The following scene uses the backdrop of a dark and stormy night, as a nurse and a doctor drive to a sanitarium to meet Michael Myers, fifteen years after the first scene. The doctor—Loomis—refers to Myers as “it” rather than “him” despite being corrected by the nurse, introducing the idea that Myers is in some way inhuman. The characters’ anxiety throughout the scene is contagious as they set up details regarding the last fifteen years of Myers’ life. Perhaps most notably, the killer has not spoken a word in the fifteen years since the murder, a detail that is believable enough for the audience to accept without question but unusual enough to be unsettling. Then, the characters encounter patients of the sanitarium wandering outside the entrance of the facility, and the question lingers between the characters and the audience—where is Michael Myers? Before long, Myers demonstrates his adult strength by overtaking the car and driving off, leaving Loomis and the nurse stranded. This scene is the audience’s first glimpse into the version of Michael Myers who will be terrorizing the characters throughout this film. For a majority of the scene, Myers himself is offscreen, a looming presence that defines the scene despite not being shown past an arm delivering violence to the pretty young woman. This scene is relatively straightforward and serves to establish both Myers’ strength as an adult and his cunning. A character that has spent fifteen years locked up is competent enough to overpower the characters and drive away with enough skill and knowledge of traffic laws not to draw attention to himself. Myers is powerful, intelligent, and lacking human empathy. 

As the film continues, Myers looms over Laurie and her friends on Halloween night, waiting for an opportune time to recreate his sister’s demise. Before Myers strikes again, Carpenter continues to set up this perfect villain, with his buyable inhumanities. He often pops up in the background of scenes, almost mocking characters such as police officers and Loomis, who are anxiously looking for Myers in an attempt to stop his imminent killing spree. Another one of Myers’ haunting qualities is how quickly he disappears from scenes, despite the audience never seeing him run. It is plausible that in the time Laurie looked away from her bedroom window, Myers’ could have moved, but the seeming ease at which he does so is incredibly unsettling. Of course, the characters are unsuccessful, and Myers begins attacking Laurie’s friends, starting with Annie, who he kills in a car, mirroring his attack at the sanitorium.
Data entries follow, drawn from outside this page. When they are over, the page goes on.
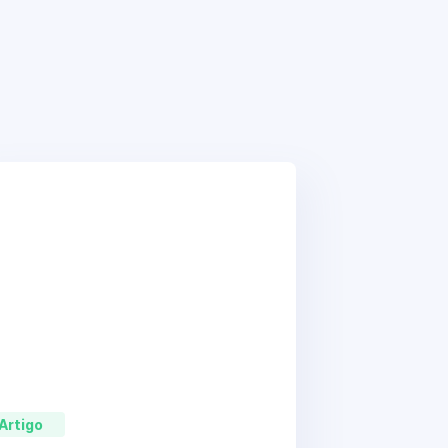
Artigo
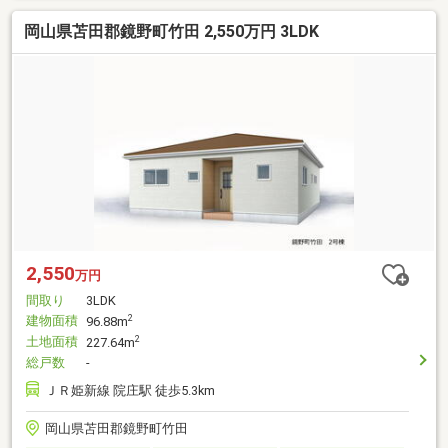
岡山県苫田郡鏡野町竹田 2,550万円 3LDK
2,550
万円
間取り
3LDK
建物面積
2
96.88m
土地面積
2
227.64m
総戸数
-
ＪＲ姫新線 院庄駅 徒歩5.3km
岡山県苫田郡鏡野町竹田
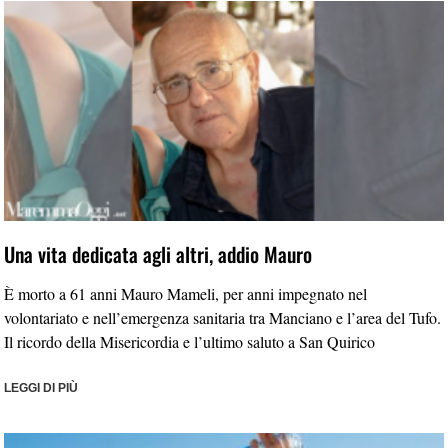
Una vita dedicata agli altri, addio Mauro
È morto a 61 anni Mauro Mameli, per anni impegnato nel
volontariato e nell’emergenza sanitaria tra Manciano e l’area del Tufo.
Il ricordo della Misericordia e l’ultimo saluto a San Quirico
LEGGI DI PIÙ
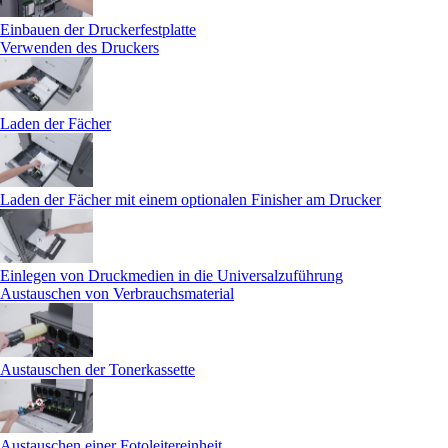
Einbauen der Druckerfestplatte
Verwenden des Druckers
Laden der Fächer
Laden der Fächer mit einem optionalen Finisher am Drucker
Einlegen von Druckmedien in die Universalzuführung
Austauschen von Verbrauchsmaterial
Austauschen der Tonerkassette
Austauschen einer Fotoleitereinheit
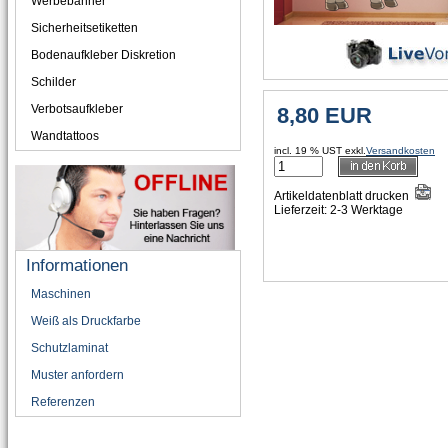
Werbebanner
Sicherheitsetiketten
Bodenaufkleber Diskretion
Schilder
Verbotsaufkleber
Wandtattoos
incl. 19 % UST exkl.
Versandkosten
Artikeldatenblatt drucken
Lieferzeit: 2-3 Werktage
Informationen
Maschinen
Weiß als Druckfarbe
Schutzlaminat
Muster anfordern
Referenzen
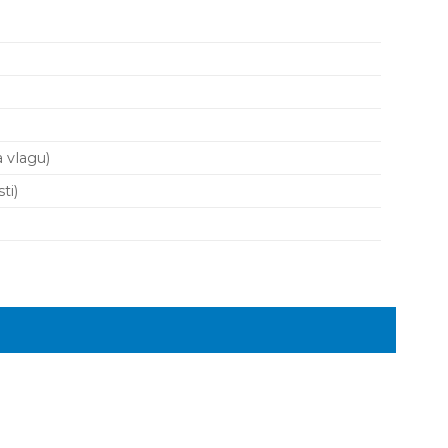
 vlagu)
ti)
Myer’s first killings are obviously frightening and display the threat the character presents, and Carpenter continues the strategy of keeping Myers and the violence he inflicts largely off-screen, allowing the audience members’ imaginations to run wild and prey on each individual’s idea of what would be most horrifying. 

During the climax of the film, when Myers’ is attacking Laurie and the two children she is looking after, is when Myers’ inhuman characteristics really come to life. At this point in the film, the audience has suspended their disbelief enough to easily accept not only Myers’ unstoppable strength, but his seeming inability to be harmed or killed. When Laurie stabs Myers with a knitting needle, the audience briefly thinks she has won, but Myers gets up, the audience understands that Myers cannot be stopped—and that is what makes him the perfect, most horrifying villain. As he continue to get back up after what looks like fatal injuries, Myers becomes less of a man and more of a supernatural killing machine in the eyes of the audience.

In this iconic scary movie, Carpenter creates and utilizes a brilliant blueprint for a threatening horror villain. He eases the audience into the world of Micheal Myers, and the way he slowly allows the audience to suspend their disbelief as Myers demonstrates more and more strength leaves the audience with the terrifying feeling that a Micheal Myers could exist in our own world as well.